Liu was attacked as he approached an 80-kilo male giant panda and required hospital treatment, including surgery, for serious bites, the agency said.

"The panda, Yangyang, was wide awake," a park worker told the agency. "Apparently scared by the intruder, he bit at Liu's arms and legs."

Liu, 20, was quoted as saying in hospital that Yangyang was "so cute and I just wanted to cuddle him. I didn't expect he would attack. I don't remember how many bites I got."

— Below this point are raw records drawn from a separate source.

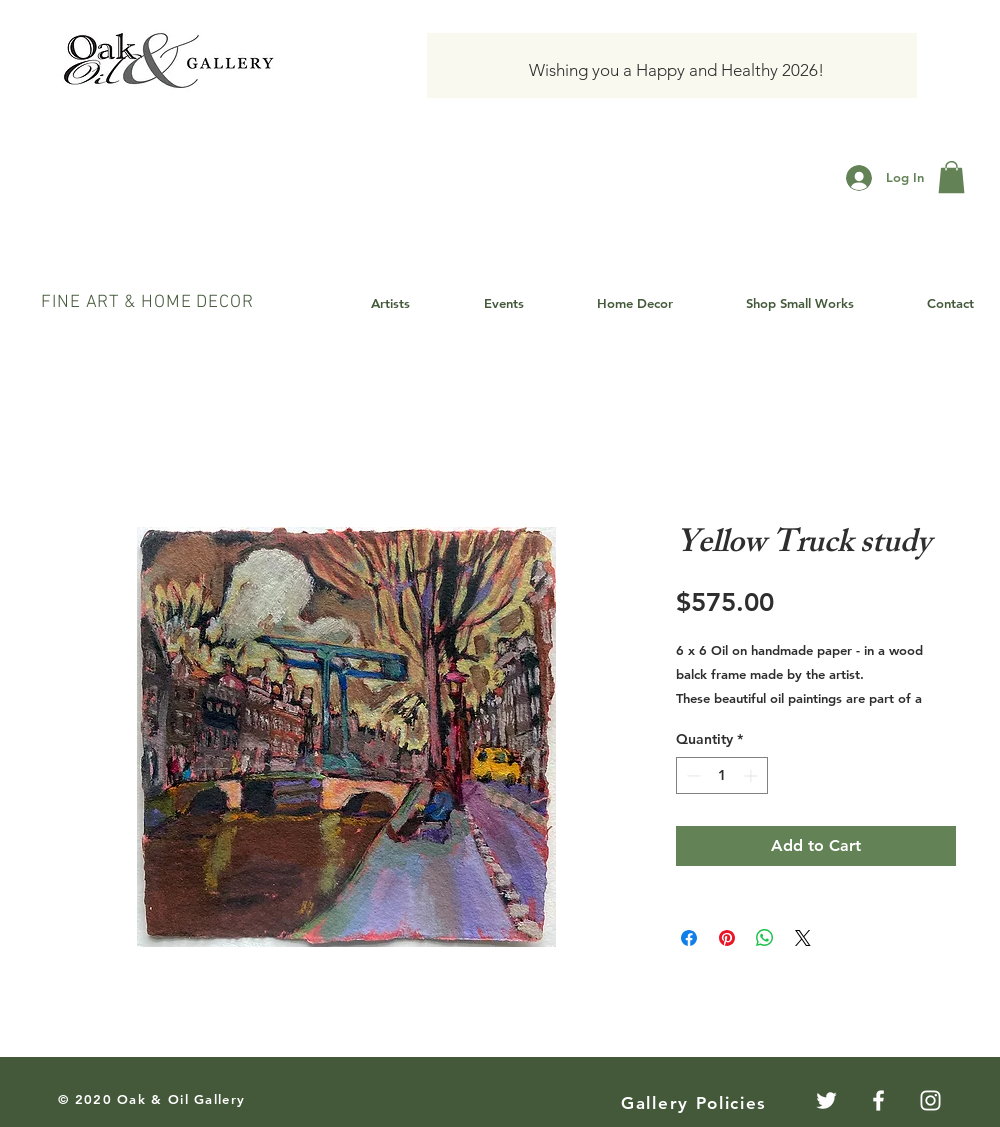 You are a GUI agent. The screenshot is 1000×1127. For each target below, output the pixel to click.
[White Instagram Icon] (930, 1100)
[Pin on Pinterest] (727, 938)
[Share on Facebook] (689, 938)
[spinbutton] (722, 775)
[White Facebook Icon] (878, 1100)
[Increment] (752, 775)
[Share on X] (803, 938)
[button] (951, 177)
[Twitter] (826, 1100)
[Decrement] (691, 775)
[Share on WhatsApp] (765, 938) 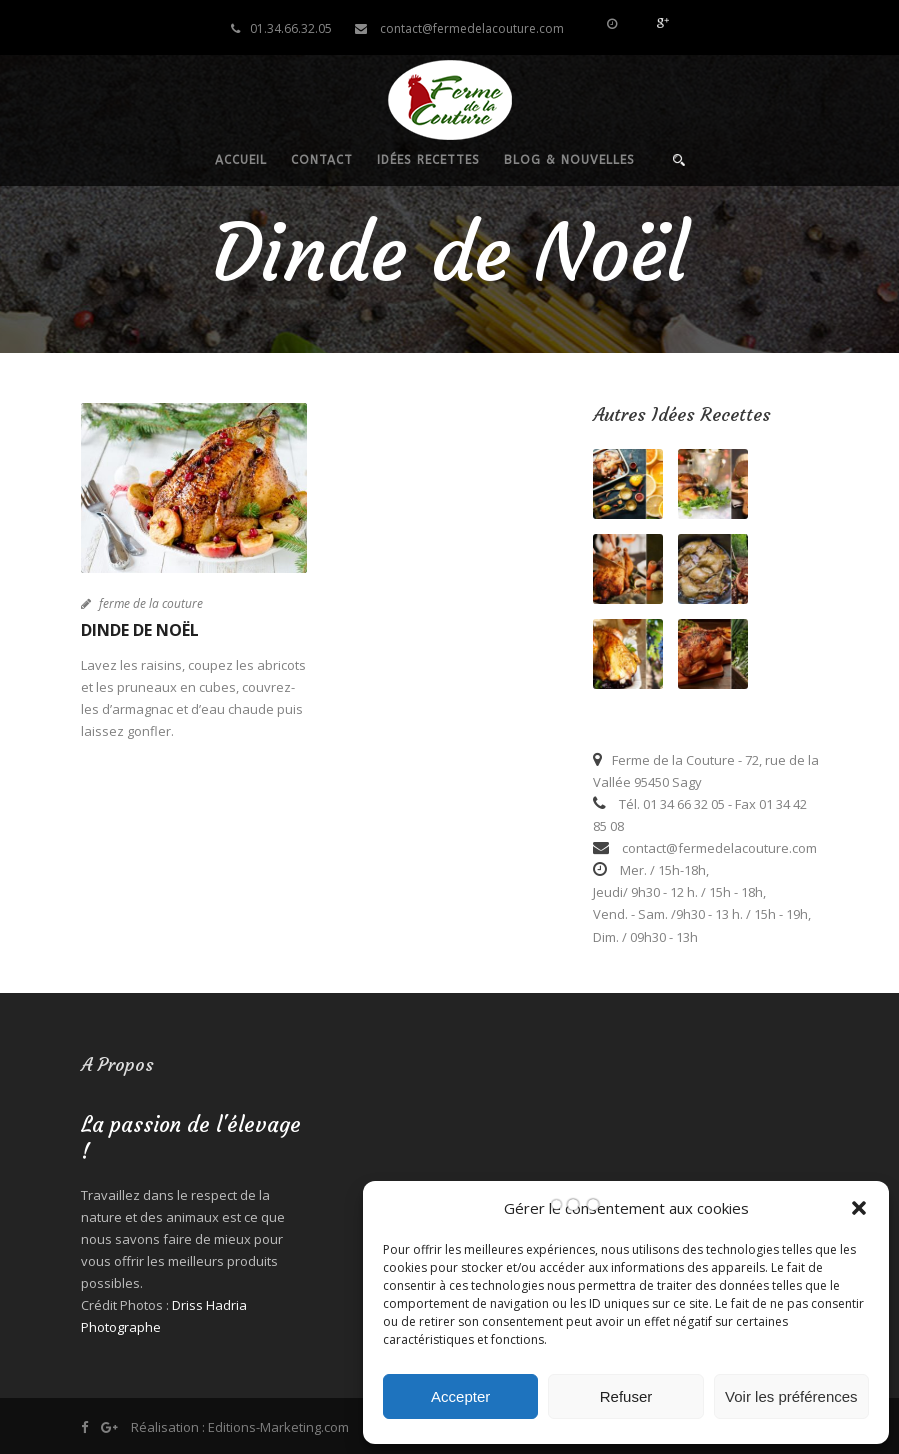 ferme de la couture (151, 603)
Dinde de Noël (140, 630)
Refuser (626, 1396)
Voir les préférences (791, 1396)
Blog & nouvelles (569, 160)
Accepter (460, 1396)
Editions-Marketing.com (278, 1427)
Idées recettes (428, 160)
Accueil (241, 160)
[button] (859, 1208)
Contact (322, 160) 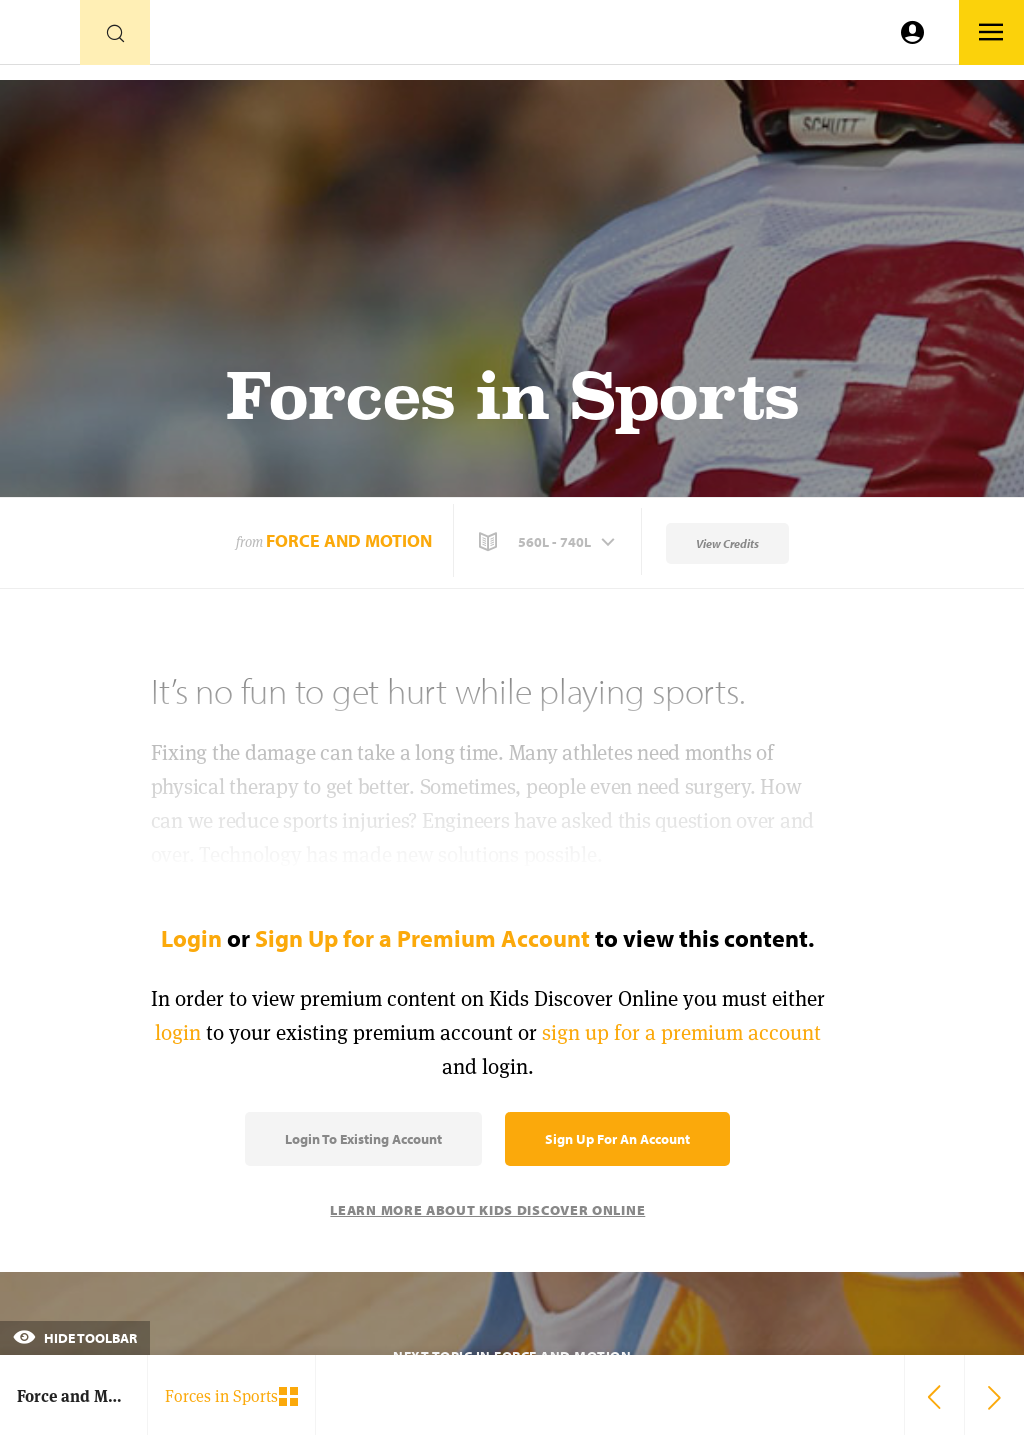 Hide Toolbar (75, 1338)
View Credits (727, 543)
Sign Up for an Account (617, 1139)
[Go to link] (40, 37)
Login (191, 938)
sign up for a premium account (681, 1032)
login (178, 1032)
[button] (549, 542)
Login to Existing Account (363, 1139)
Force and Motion (349, 540)
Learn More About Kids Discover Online (487, 1210)
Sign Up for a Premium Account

Zoo keepers rushed into the enclosure to rescue Liu and calm the panda, the agency said.

The attack is the latest of several by captive giant pandas reported in China.

Last year, A 15-year-old boy suffered serious leg injuries after 110-kilogram panda Gugu mauled him inside its enclosure at Beijing Zoo.

Gugu also bit and seriously injured the leg of a drunken man who climbed into the enclosure to hug it the previous year.

Also in 2006, a giant panda cub bit off part of an American woman's thumb when it panicked during feeding at a nature reserve in south-western China's Sichuan province.

More than 180 giant pandas live in captivity around the world, and about 1,590 remain in the wild, mostly in the mountains of Sichuan, according to Chinese government statistics.

The animals are threatened by loss of habitat, poaching and a low reproduction rate.